Now, I'm going to zoom in on this a little bit. But also do something with the column width. Column N -- I'm going to make it narrower. That makes these look perhaps steeper, a little more erratic, off to the right, it flattens it out a little bit. I could also -- this could be an attention-getter I don't necessarily want. If I select rows 10 through 13, and drag the row boundary of any one of these downward, say this one, maybe that's twice as tall, that's a different look.
Now it may or may not be better. Are we trying to hide something? Are we trying to accentuate it more? So the whole idea here is, if you adjust column widths and/or row heights, you tell a different story and that's worth thinking about at least at certain points when you're displaying data.
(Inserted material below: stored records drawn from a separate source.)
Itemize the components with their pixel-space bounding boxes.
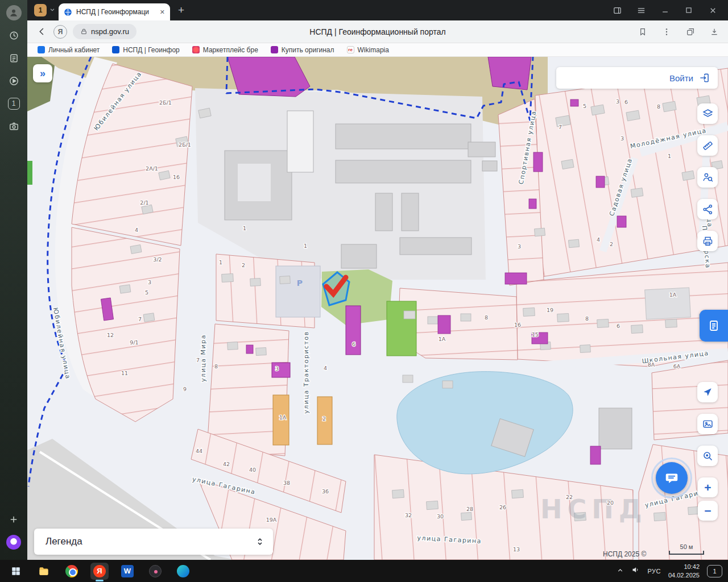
special-building — [596, 176, 605, 188]
building — [534, 228, 545, 236]
map-tools-bottom — [697, 382, 718, 466]
chrome-browser-icon[interactable] — [63, 563, 81, 580]
file-explorer-icon[interactable] — [35, 563, 53, 580]
parcel-number-label: 4 — [597, 236, 600, 243]
bookmark-favicon — [112, 46, 119, 53]
parcel-number-label: 2/1 — [140, 199, 148, 206]
building — [561, 159, 574, 169]
notification-center-button[interactable]: 1 — [707, 565, 722, 577]
specialist-search-button[interactable] — [697, 167, 718, 188]
bookmark-label: Маркетплейс бре — [203, 46, 258, 54]
notes-icon[interactable] — [4, 48, 23, 68]
building — [403, 375, 413, 383]
bookmark-item[interactable]: НСПД | Геоинфор — [112, 46, 179, 54]
add-panel-icon[interactable] — [4, 510, 23, 529]
browser-menu-icon[interactable] — [629, 0, 653, 20]
side-panel-icon[interactable] — [605, 0, 629, 20]
legend-panel[interactable]: Легенда — [34, 529, 273, 555]
start-button[interactable] — [7, 563, 25, 580]
building — [597, 319, 609, 327]
building — [654, 512, 666, 521]
bookmark-item[interactable]: Маркетплейс бре — [192, 46, 258, 54]
bookmark-item[interactable]: re Wikimapia — [347, 46, 389, 54]
chat-button[interactable] — [656, 462, 688, 494]
window-maximize-button[interactable] — [677, 0, 701, 20]
tab-title: НСПД | Геоинформаци — [76, 8, 156, 16]
edge-browser-icon[interactable] — [174, 563, 192, 580]
my-location-button[interactable] — [697, 382, 718, 402]
alice-assistant-icon[interactable] — [4, 533, 23, 552]
clock-date: 04.02.2025 — [668, 571, 700, 579]
browser-toolbar: Я nspd.gov.ru НСПД | Геоинформационный п… — [27, 20, 728, 43]
special-building — [533, 152, 543, 172]
address-bar[interactable]: nspd.gov.ru — [73, 24, 136, 39]
volume-icon[interactable] — [631, 566, 640, 576]
collections-icon[interactable] — [681, 23, 700, 41]
tab-close-icon[interactable]: ✕ — [160, 9, 165, 16]
dark-app-icon[interactable] — [146, 563, 164, 580]
tab-favicon — [64, 8, 72, 16]
yandex-button[interactable]: Я — [53, 25, 67, 39]
bookmark-label: Личный кабинет — [48, 46, 100, 54]
tray-expand-icon[interactable] — [617, 566, 624, 576]
url-text: nspd.gov.ru — [91, 27, 129, 36]
parcel-number-label: 1А — [279, 414, 287, 421]
window-close-button[interactable] — [701, 0, 725, 20]
zoom-out-button[interactable]: − — [698, 501, 718, 521]
extensions-menu-icon[interactable] — [657, 23, 676, 41]
parcel-number-label: 26 — [499, 504, 506, 510]
clock[interactable]: 10:42 04.02.2025 — [668, 563, 700, 579]
parcel-number-label: 20 — [607, 500, 614, 506]
profile-avatar[interactable] — [4, 3, 23, 22]
feedback-panel-tab[interactable] — [700, 310, 728, 342]
parcel-number-label: 5 — [145, 289, 148, 296]
login-bar[interactable]: Войти — [556, 67, 718, 89]
parcel-number-label: 11 — [121, 370, 128, 376]
tab-group-chevron-icon[interactable] — [49, 5, 55, 15]
building — [280, 276, 291, 284]
parcel-number-label: 8 — [485, 314, 488, 321]
building — [228, 342, 238, 350]
yandex-browser-icon[interactable]: Я — [90, 563, 109, 580]
media-play-icon[interactable] — [4, 71, 23, 90]
building — [626, 110, 640, 121]
bookmark-item[interactable]: Купить оригинал — [271, 46, 334, 54]
bookmark-label: НСПД | Геоинфор — [123, 46, 179, 54]
building — [665, 319, 677, 327]
map-viewport: НСПД Юбилейная улицаЮбилейная улицаулица… — [27, 57, 728, 560]
bookmark-flag-icon[interactable] — [634, 23, 652, 41]
parcel-number-label: 3 — [148, 279, 151, 285]
screenshot-icon[interactable] — [4, 117, 23, 136]
parcel-number-label: 40 — [249, 467, 256, 473]
zoom-in-button[interactable]: + — [698, 477, 718, 497]
panorama-button[interactable] — [697, 414, 718, 434]
special-building — [505, 273, 527, 284]
layers-button[interactable] — [697, 103, 718, 124]
active-tab[interactable]: НСПД | Геоинформаци ✕ — [59, 3, 170, 20]
language-indicator[interactable]: РУС — [647, 568, 661, 575]
building — [568, 239, 579, 248]
history-icon[interactable] — [4, 26, 23, 45]
tabs-counter[interactable]: 1 — [4, 94, 23, 113]
window-minimize-button[interactable] — [653, 0, 677, 20]
share-button[interactable] — [697, 199, 718, 219]
parcel-number-label: 8А — [648, 361, 655, 368]
parcel-number-label: 6А — [673, 363, 681, 369]
word-icon[interactable]: W — [118, 563, 136, 580]
expand-sidebar-button[interactable]: » — [33, 64, 52, 82]
map-canvas[interactable]: НСПД Юбилейная улицаЮбилейная улицаулица… — [27, 57, 728, 560]
print-button[interactable] — [697, 231, 718, 251]
building — [512, 489, 524, 498]
back-button[interactable] — [33, 23, 50, 40]
building — [663, 101, 676, 112]
new-tab-button[interactable]: + — [178, 4, 184, 16]
parcel-number-label: 2Б/1 — [179, 142, 191, 148]
parcel-number-label: 1 — [304, 243, 307, 249]
bookmark-item[interactable]: Личный кабинет — [38, 46, 100, 54]
building — [631, 188, 643, 198]
tab-group-chip[interactable]: 1 — [34, 4, 47, 16]
downloads-icon[interactable] — [705, 23, 723, 41]
parcel-number-label: 3/2 — [153, 256, 162, 263]
measure-ruler-button[interactable] — [697, 135, 718, 156]
search-on-map-button[interactable] — [697, 446, 718, 466]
So you've got an axis line in these examples. How might this look as a column sparkline? Keep these highlighted, let's go back to the Design tab here, off to the left, choose Column. That might bring out the fact that the data's crossed zero a little better.
Here's line, here's column. Win/Loss maybe even tells it better, but it doesn't give us any sense of volume. It's just negative or positive, win or loss. That's it. And I think you can see with different kinds of data, these are appropriate. Makes a difference sometimes. I think it's always worth exploring the different looks here. My favorite here might be column, because it brings out the negatives more strongly than line does. Line might show the trend a little bit better, but even here I think you can see the trend. The data is a bit erratic here, as it is sometimes with certain kinds of data and that's just the nature of data.
But once again, look at the options here. I've made the rows taller. If I were making a presentation, what if I had done that ahead of time? People wouldn't necessarily be aware of it. Another thing I might do here is simply take this data and on the Home tab center it this way. Maybe that de-emphasizes the idea that I've made the rows taller. But you can explore that a bit. Let's go back to a more normal setting. Click in the upper left corner. Double-click a row boundary, we're back to here. If I just select column N, and make this narrower, you'll see what's happening that way too.
So you've got some room to explore. These are called sparklines, they were introduced in Excel 2010. Sometimes they're simply described as in-cell charts. Pretty fair description of this feature. Easy to get to, maybe sometimes just the easiest way, highlight the data, and you'll see the little button here, and choose Sparklines that way. Now, one other option here that you want to take a look at with a different set of data that's organized a little bit different. This is more vertically oriented. If we select this data, and use that Quick Analysis button, and choose Sparklines, what happens here? We're not seeing a preview in the background.
It simply doesn't handle the data. But if you wanted to show the data, and I'm saying ahead of time, this is not going to look that great, how might this data look as a sparkline? I can either select the data first, or the sparkline location first. I've done the data here, Insert tab, Sparklines, Line, there it is. Where do we want the sparklines? Click in this panel, click cell S11, right below this, click OK.
Now, I wouldn't say that's a great choice because it's below the data, but I think it could be used in some scenarios. So keep in mind you have the ability to put this where you want. And here too, as we did with the previous versions, Sparkline Weight, make it a little bit thicker, usually makes it look a little bit better. Possibly put in the axis, although in this case it doesn't go negative so that wouldn't help. Here too, maybe the column version could be better. So, you've got options here, in-cell charts, by way of what are called sparklines.